The goal is to find out if the frequency difference of a word "X" in two texts/corpora is significant. We have a $2\times 2$ contingency table of observed and expected frequencies.
To find out if the frequency difference is significant, I use the chi-square test. But which one exactly? Chi-Square Test of Independence?
- $\alpha = 0.05$
- one degree of freedom
- critical value of the chi-square distribution -> 3.84
The formulated hypotheses:
null hypothesis: The frequency of the word "X" in text/corpus A differs not significantly from the frequency of the word "X" in text/corpus B
alternative hypothesis: The frequency of the word "X" in text/corpus A is significantly higher than the frequency of the word "X" in text/corpus B
- Observed Frequency of word X in Corpus A: 2901
- Observed Frequency of word X in Corpus B: 3019
- Observed Frequency of all other words in Corpus A: 90381
- Observed Frequency of all other words in Corpus B: 80281
- Total words of Corpus A: 93282
- Total words of Corpus B: 83300
Result: The chi-square statistic is 35.9258. This value is greater than the critical value of 3.84, accordingly the result is significant.

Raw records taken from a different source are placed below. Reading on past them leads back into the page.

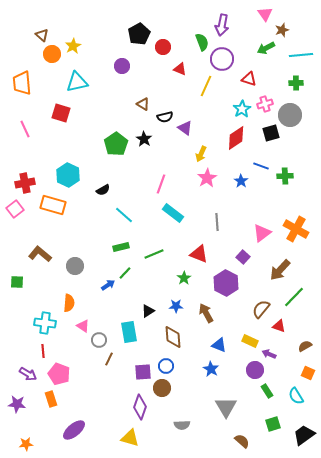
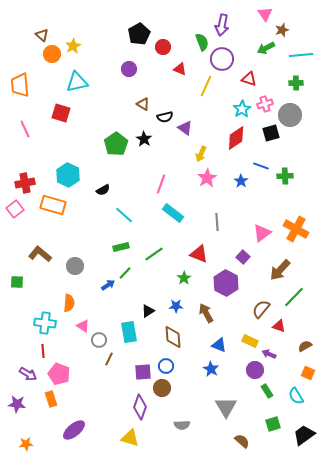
purple circle at (122, 66): moved 7 px right, 3 px down
orange trapezoid at (22, 83): moved 2 px left, 2 px down
green line at (154, 254): rotated 12 degrees counterclockwise
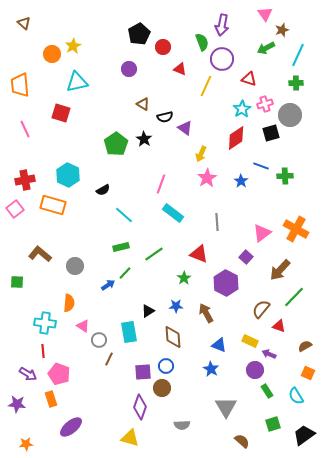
brown triangle at (42, 35): moved 18 px left, 12 px up
cyan line at (301, 55): moved 3 px left; rotated 60 degrees counterclockwise
red cross at (25, 183): moved 3 px up
purple square at (243, 257): moved 3 px right
purple ellipse at (74, 430): moved 3 px left, 3 px up
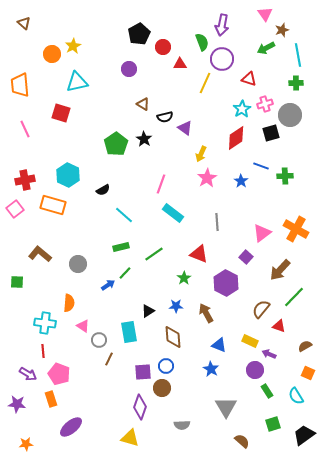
cyan line at (298, 55): rotated 35 degrees counterclockwise
red triangle at (180, 69): moved 5 px up; rotated 24 degrees counterclockwise
yellow line at (206, 86): moved 1 px left, 3 px up
gray circle at (75, 266): moved 3 px right, 2 px up
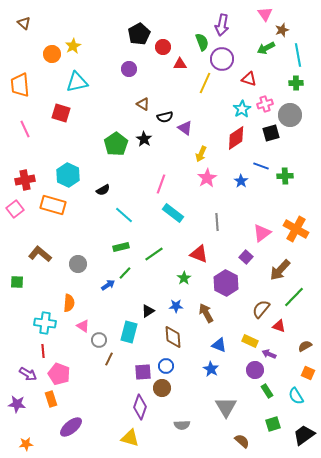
cyan rectangle at (129, 332): rotated 25 degrees clockwise
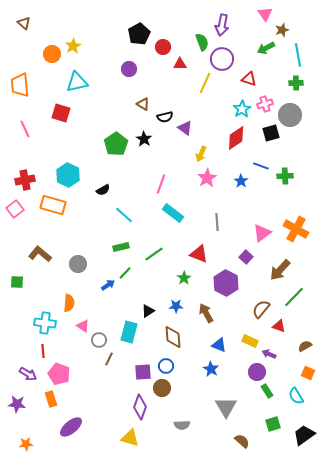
purple circle at (255, 370): moved 2 px right, 2 px down
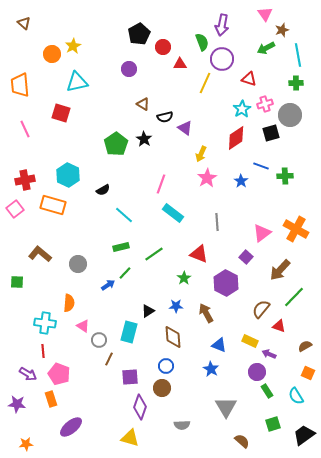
purple square at (143, 372): moved 13 px left, 5 px down
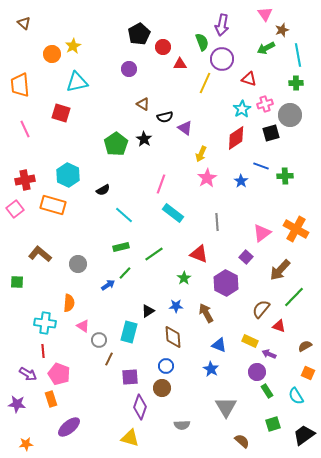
purple ellipse at (71, 427): moved 2 px left
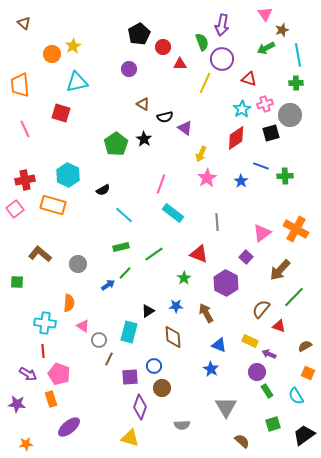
blue circle at (166, 366): moved 12 px left
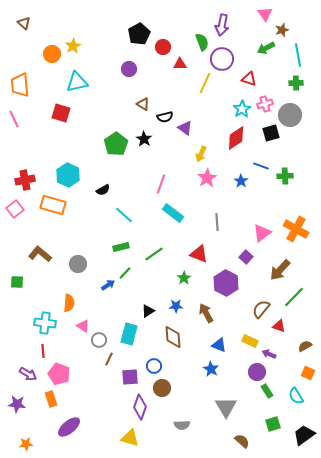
pink line at (25, 129): moved 11 px left, 10 px up
cyan rectangle at (129, 332): moved 2 px down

The calculation of the p-value is not mandatory, is it? Suffice it to say that the test statistic of 35.9258 is higher than the critical value of 3.84 of the chi-square distribution?
Back to our result: The word "X" occurs significantly more often in book B and not, as assumed in the alternative hypothesis, in book A. How would you formulate the hypothesis evaluation? It is obvious that we reject the null hypothesis because the frequency difference is significant, but what do we do with our alternative hypothesis?